▸ Task brief
Print the whole listing, character for character.

▸ Supplied records
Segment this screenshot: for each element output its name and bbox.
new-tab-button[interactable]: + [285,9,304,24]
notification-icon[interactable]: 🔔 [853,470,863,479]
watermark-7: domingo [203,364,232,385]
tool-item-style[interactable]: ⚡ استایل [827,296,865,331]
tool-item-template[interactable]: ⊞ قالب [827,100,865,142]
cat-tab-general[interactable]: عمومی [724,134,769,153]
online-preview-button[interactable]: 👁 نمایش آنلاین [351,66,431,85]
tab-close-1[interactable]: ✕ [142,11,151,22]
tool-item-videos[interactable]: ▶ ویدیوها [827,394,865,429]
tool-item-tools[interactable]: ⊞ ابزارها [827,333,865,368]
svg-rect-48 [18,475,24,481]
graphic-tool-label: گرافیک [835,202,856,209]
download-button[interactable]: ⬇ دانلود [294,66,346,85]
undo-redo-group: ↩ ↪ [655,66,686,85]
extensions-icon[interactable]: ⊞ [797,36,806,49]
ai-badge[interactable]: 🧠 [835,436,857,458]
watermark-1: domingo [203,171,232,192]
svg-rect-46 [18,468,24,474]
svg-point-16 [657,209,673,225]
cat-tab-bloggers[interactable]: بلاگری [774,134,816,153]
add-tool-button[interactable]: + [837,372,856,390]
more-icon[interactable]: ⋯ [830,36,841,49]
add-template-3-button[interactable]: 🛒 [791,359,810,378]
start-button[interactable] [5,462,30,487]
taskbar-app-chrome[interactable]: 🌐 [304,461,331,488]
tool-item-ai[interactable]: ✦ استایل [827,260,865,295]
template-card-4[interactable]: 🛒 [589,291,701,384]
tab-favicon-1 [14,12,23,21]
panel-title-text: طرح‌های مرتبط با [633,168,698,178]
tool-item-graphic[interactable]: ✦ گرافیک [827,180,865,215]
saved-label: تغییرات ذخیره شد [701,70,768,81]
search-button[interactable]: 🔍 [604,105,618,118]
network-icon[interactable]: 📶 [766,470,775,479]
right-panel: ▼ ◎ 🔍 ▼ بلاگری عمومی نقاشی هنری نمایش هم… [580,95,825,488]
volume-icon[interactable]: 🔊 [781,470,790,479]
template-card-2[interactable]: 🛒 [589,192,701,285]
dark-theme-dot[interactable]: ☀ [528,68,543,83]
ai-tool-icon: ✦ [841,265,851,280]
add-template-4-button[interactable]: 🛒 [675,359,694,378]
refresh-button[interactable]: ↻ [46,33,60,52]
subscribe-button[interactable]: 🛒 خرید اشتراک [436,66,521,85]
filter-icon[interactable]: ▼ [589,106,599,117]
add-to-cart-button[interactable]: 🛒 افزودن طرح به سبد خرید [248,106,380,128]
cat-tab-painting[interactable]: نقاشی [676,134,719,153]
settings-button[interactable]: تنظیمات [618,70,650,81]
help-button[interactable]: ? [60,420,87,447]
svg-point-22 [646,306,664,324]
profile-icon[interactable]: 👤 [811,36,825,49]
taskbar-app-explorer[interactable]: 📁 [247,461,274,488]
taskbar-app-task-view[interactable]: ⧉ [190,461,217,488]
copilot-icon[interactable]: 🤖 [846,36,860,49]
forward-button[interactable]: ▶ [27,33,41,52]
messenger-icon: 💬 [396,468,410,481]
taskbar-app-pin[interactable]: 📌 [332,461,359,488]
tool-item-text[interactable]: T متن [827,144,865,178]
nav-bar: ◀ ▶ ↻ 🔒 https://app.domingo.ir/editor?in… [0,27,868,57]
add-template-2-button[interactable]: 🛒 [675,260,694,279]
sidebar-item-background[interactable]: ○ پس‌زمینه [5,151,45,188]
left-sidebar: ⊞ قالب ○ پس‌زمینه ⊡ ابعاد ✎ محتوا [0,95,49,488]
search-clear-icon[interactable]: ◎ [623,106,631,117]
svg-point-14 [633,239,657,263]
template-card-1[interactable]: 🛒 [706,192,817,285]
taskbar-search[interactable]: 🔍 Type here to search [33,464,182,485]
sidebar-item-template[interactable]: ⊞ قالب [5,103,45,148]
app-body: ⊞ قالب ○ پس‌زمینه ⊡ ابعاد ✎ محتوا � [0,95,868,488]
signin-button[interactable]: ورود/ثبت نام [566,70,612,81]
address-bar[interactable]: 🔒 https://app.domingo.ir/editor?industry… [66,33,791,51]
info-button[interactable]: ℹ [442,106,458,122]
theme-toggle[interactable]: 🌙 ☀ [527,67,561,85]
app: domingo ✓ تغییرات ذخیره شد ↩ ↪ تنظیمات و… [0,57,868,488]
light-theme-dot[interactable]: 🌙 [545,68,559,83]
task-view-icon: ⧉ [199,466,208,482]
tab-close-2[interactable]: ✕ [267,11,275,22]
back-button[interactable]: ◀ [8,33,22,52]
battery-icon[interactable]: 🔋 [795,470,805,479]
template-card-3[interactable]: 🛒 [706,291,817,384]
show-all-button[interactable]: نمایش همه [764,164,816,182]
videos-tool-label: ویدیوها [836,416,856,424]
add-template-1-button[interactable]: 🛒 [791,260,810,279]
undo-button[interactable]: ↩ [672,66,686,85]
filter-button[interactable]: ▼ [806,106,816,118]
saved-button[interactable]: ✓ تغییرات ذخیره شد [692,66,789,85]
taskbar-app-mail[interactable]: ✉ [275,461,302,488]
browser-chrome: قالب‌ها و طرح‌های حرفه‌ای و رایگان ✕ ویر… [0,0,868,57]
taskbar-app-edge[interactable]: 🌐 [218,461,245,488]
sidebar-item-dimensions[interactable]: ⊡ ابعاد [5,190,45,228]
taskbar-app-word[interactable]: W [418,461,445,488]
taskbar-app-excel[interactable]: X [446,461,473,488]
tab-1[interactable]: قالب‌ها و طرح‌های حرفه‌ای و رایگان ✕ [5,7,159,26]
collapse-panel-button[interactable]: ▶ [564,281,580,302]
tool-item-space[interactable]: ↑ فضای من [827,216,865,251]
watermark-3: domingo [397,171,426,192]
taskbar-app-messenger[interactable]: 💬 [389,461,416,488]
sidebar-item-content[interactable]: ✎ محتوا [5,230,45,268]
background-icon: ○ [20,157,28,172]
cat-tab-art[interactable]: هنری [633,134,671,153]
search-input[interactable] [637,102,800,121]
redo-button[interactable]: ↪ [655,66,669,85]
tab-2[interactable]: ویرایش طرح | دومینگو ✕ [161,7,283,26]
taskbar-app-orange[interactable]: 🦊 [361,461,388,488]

▸ Task solution
Segment this screenshot: for each element output its name and bbox.
new-tab-button[interactable]: + [285,9,304,24]
notification-icon[interactable]: 🔔 [853,470,863,479]
watermark-7: domingo [203,364,232,385]
tool-item-style[interactable]: ⚡ استایل [827,296,865,331]
tool-item-template[interactable]: ⊞ قالب [827,100,865,142]
cat-tab-general[interactable]: عمومی [724,134,769,153]
online-preview-button[interactable]: 👁 نمایش آنلاین [351,66,431,85]
tab-close-1[interactable]: ✕ [142,11,151,22]
tool-item-videos[interactable]: ▶ ویدیوها [827,394,865,429]
tool-item-tools[interactable]: ⊞ ابزارها [827,333,865,368]
svg-rect-48 [18,475,24,481]
graphic-tool-label: گرافیک [835,202,856,209]
download-button[interactable]: ⬇ دانلود [294,66,346,85]
undo-redo-group: ↩ ↪ [655,66,686,85]
extensions-icon[interactable]: ⊞ [797,36,806,49]
ai-badge[interactable]: 🧠 [835,436,857,458]
watermark-1: domingo [203,171,232,192]
svg-rect-46 [18,468,24,474]
svg-point-16 [657,209,673,225]
cat-tab-bloggers[interactable]: بلاگری [774,134,816,153]
add-tool-button[interactable]: + [837,372,856,390]
more-icon[interactable]: ⋯ [830,36,841,49]
add-template-3-button[interactable]: 🛒 [791,359,810,378]
start-button[interactable] [5,462,30,487]
taskbar-app-chrome[interactable]: 🌐 [304,461,331,488]
tool-item-ai[interactable]: ✦ استایل [827,260,865,295]
template-card-4[interactable]: 🛒 [589,291,701,384]
tab-favicon-1 [14,12,23,21]
panel-title-text: طرح‌های مرتبط با [633,168,698,178]
tool-item-graphic[interactable]: ✦ گرافیک [827,180,865,215]
saved-label: تغییرات ذخیره شد [701,70,768,81]
search-button[interactable]: 🔍 [604,105,618,118]
network-icon[interactable]: 📶 [766,470,775,479]
right-panel: ▼ ◎ 🔍 ▼ بلاگری عمومی نقاشی هنری نمایش هم… [580,95,825,488]
volume-icon[interactable]: 🔊 [781,470,790,479]
template-card-2[interactable]: 🛒 [589,192,701,285]
dark-theme-dot[interactable]: ☀ [528,68,543,83]
ai-tool-icon: ✦ [841,265,851,280]
add-template-4-button[interactable]: 🛒 [675,359,694,378]
refresh-button[interactable]: ↻ [46,33,60,52]
subscribe-button[interactable]: 🛒 خرید اشتراک [436,66,521,85]
filter-icon[interactable]: ▼ [589,106,599,117]
add-to-cart-button[interactable]: 🛒 افزودن طرح به سبد خرید [248,106,380,128]
cat-tab-painting[interactable]: نقاشی [676,134,719,153]
settings-button[interactable]: تنظیمات [618,70,650,81]
help-button[interactable]: ? [60,420,87,447]
svg-point-22 [646,306,664,324]
profile-icon[interactable]: 👤 [811,36,825,49]
taskbar-app-explorer[interactable]: 📁 [247,461,274,488]
taskbar-app-task-view[interactable]: ⧉ [190,461,217,488]
copilot-icon[interactable]: 🤖 [846,36,860,49]
forward-button[interactable]: ▶ [27,33,41,52]
messenger-icon: 💬 [396,468,410,481]
taskbar-app-pin[interactable]: 📌 [332,461,359,488]
tool-item-text[interactable]: T متن [827,144,865,178]
nav-bar: ◀ ▶ ↻ 🔒 https://app.domingo.ir/editor?in… [0,27,868,57]
add-template-2-button[interactable]: 🛒 [675,260,694,279]
sidebar-item-background[interactable]: ○ پس‌زمینه [5,151,45,188]
left-sidebar: ⊞ قالب ○ پس‌زمینه ⊡ ابعاد ✎ محتوا [0,95,49,488]
search-clear-icon[interactable]: ◎ [623,106,631,117]
svg-point-14 [633,239,657,263]
template-card-1[interactable]: 🛒 [706,192,817,285]
taskbar-search[interactable]: 🔍 Type here to search [33,464,182,485]
sidebar-item-template[interactable]: ⊞ قالب [5,103,45,148]
app-body: ⊞ قالب ○ پس‌زمینه ⊡ ابعاد ✎ محتوا � [0,95,868,488]
signin-button[interactable]: ورود/ثبت نام [566,70,612,81]
address-bar[interactable]: 🔒 https://app.domingo.ir/editor?industry… [66,33,791,51]
info-button[interactable]: ℹ [442,106,458,122]
theme-toggle[interactable]: 🌙 ☀ [527,67,561,85]
app: domingo ✓ تغییرات ذخیره شد ↩ ↪ تنظیمات و… [0,57,868,488]
light-theme-dot[interactable]: 🌙 [545,68,559,83]
task-view-icon: ⧉ [199,466,208,482]
tab-close-2[interactable]: ✕ [267,11,275,22]
back-button[interactable]: ◀ [8,33,22,52]
battery-icon[interactable]: 🔋 [795,470,805,479]
template-card-3[interactable]: 🛒 [706,291,817,384]
show-all-button[interactable]: نمایش همه [764,164,816,182]
videos-tool-label: ویدیوها [836,416,856,424]
add-template-1-button[interactable]: 🛒 [791,260,810,279]
undo-button[interactable]: ↩ [672,66,686,85]
filter-button[interactable]: ▼ [806,106,816,118]
saved-button[interactable]: ✓ تغییرات ذخیره شد [692,66,789,85]
taskbar-app-mail[interactable]: ✉ [275,461,302,488]
browser-chrome: قالب‌ها و طرح‌های حرفه‌ای و رایگان ✕ ویر… [0,0,868,57]
taskbar-app-edge[interactable]: 🌐 [218,461,245,488]
sidebar-item-dimensions[interactable]: ⊡ ابعاد [5,190,45,228]
taskbar-app-word[interactable]: W [418,461,445,488]
taskbar-app-excel[interactable]: X [446,461,473,488]
tab-1[interactable]: قالب‌ها و طرح‌های حرفه‌ای و رایگان ✕ [5,7,159,26]
collapse-panel-button[interactable]: ▶ [564,281,580,302]
tool-item-space[interactable]: ↑ فضای من [827,216,865,251]
watermark-3: domingo [397,171,426,192]
taskbar-app-messenger[interactable]: 💬 [389,461,416,488]
sidebar-item-content[interactable]: ✎ محتوا [5,230,45,268]
background-icon: ○ [20,157,28,172]
cat-tab-art[interactable]: هنری [633,134,671,153]
search-input[interactable] [637,102,800,121]
redo-button[interactable]: ↪ [655,66,669,85]
tab-2[interactable]: ویرایش طرح | دومینگو ✕ [161,7,283,26]
taskbar-app-orange[interactable]: 🦊 [361,461,388,488]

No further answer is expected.